In the summer of 2017, I left New York City, where I had been living for seven years, and moved to Boston, Massachusetts. My time in NYC had been mixed. I had tried and failed to get my first novel published; I had worked a job I found meaningful, but which offered no health insurance, no future. By the end of my stay, I was weary of the city, which reminded me, every day, of all I hadn’t achieved by staying. And so I left, glad for the leaving.
And yet, once I settled in the new city, near the university where my husband would be attending architecture school, a new weariness crept in. On Saturday mornings, my husband long gone to the studio, I wandered the sleepy neighbourhood, with its introverted students and purposeful joggers, and looked for a street life, a civic sense, any sign really of the life I might lead, now that I had left the old one behind.
I was met with a familiar, disheartening feeling; that in leaving, I had become the one left behind
An image often came to me then of the Italian cafe in Montreal I used to frequent in university, of that companionable time in my life before I knew I wanted to write. Or sometimes my mind wandered further afield and I let myself take a bus somewhere, anywhere, a town by the sea maybe. The town itself mattered less than the room where I would stay. In this room, I was always alone, with just what I needed: a single bed, a chair, a desk, an electric kettle, a pen and paper and a door I could close and lock behind me.
I have always been drawn to books and movies that depict their characters, most often women, walking away from their lives: leaving their spouses, their children, their cities, their apartments, their jobs. Anne Tyler’s Ladder of Years is one such work. It’s a conventional story, about a 40-year-old middle-class Baltimore woman, Delia, who finds herself leaving her husband and three children while on a beach vacation. She hitches a ride to a nearby town, and slowly builds a life there that in its ascetism and solitude seems as far away, at least at first, from the old one as possible.

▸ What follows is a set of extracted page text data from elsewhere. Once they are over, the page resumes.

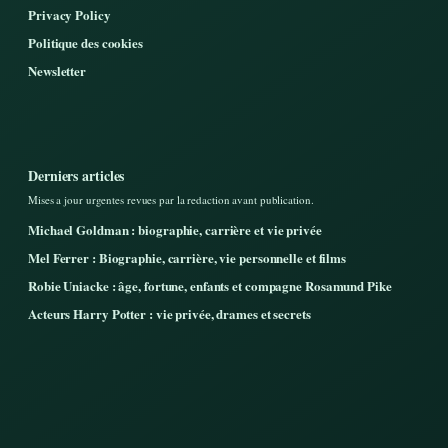
Privacy Policy
Politique des cookies
Newsletter
Derniers articles
Mises a jour urgentes revues par la redaction avant publication.
Michael Goldman : biographie, carrière et vie privée
Mel Ferrer : Biographie, carrière, vie personnelle et films
Robie Uniacke : âge, fortune, enfants et compagne Rosamund Pike
Acteurs Harry Potter : vie privée, drames et secrets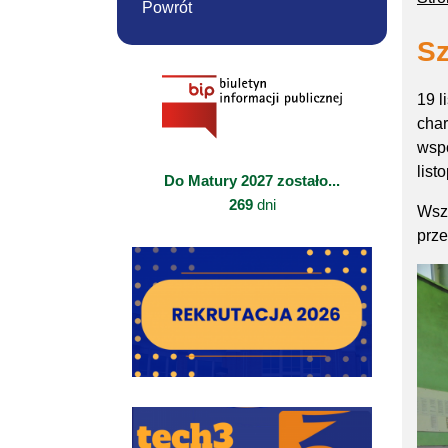
Powrót
Sz
19 l
char
wspó
list
Do Matury 2027 zostało...
269
dni
Wszy
prze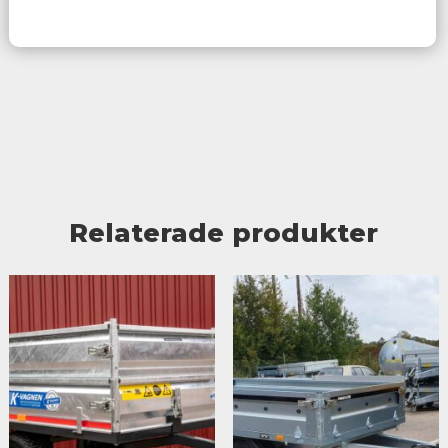
Relaterade produkter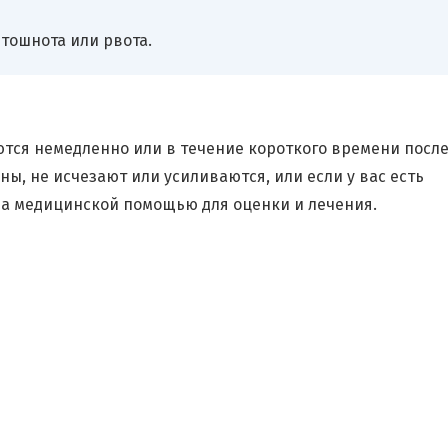
тошнота или рвота.
тся немедленно или в течение короткого времени посл
, не исчезают или усиливаются, или если у вас есть
за медицинской помощью для оценки и лечения.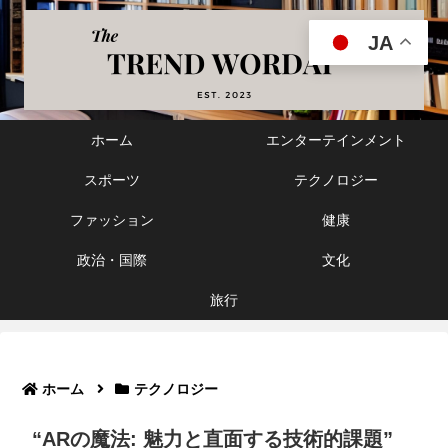
JA
ホーム
エンターテインメント
スポーツ
テクノロジー
ファッション
健康
政治・国際
文化
旅行
ホーム
テクノロジー
“ARの魔法: 魅力と直面する技術的課題”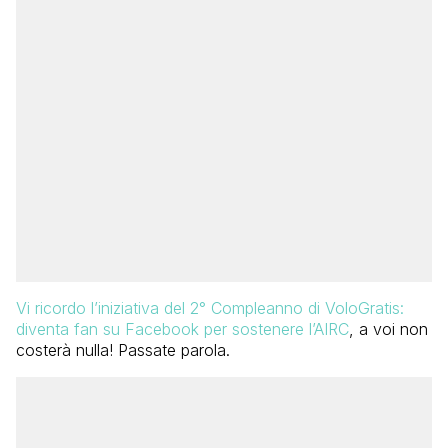
Vi ricordo l’iniziativa del 2° Compleanno di VoloGratis:
diventa fan su Facebook per sostenere l’AIRC
, a voi non
costerà nulla! Passate parola.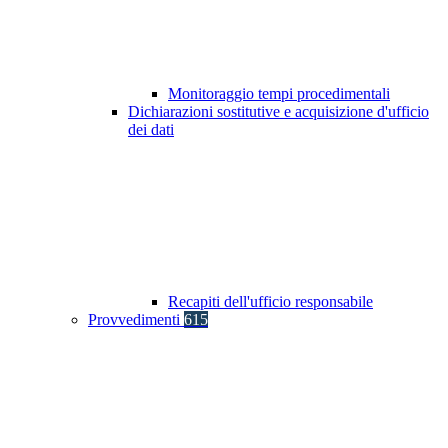
Monitoraggio tempi procedimentali
Dichiarazioni sostitutive e acquisizione d'ufficio
dei dati
Recapiti dell'ufficio responsabile
Provvedimenti
615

Alone for the first time in her life, Delia discovers her own desires, separate from her relationships, from the roles she’s tacitly taken on – mother, wife, sister, secretary, lynchpin of her family’s social and domestic lives. Each mundane object she acquires for her spartan boarding house room – a gooseneck lamp, an immersion water heater, a romance novel – is a triumph in the face of her history of compliance.
I must have wanted, my first year in the new city, that kind of solitude too, the kind one chooses in a single, decisive act of free will. Although I had been hopeful that the move might help me write another novel, I had left, in truth, not for myself but for my husband’s degree. And as I tried to get up the nerve to start over, I was met with a familiar, disheartening feeling, that in leaving I had somehow become the one left behind.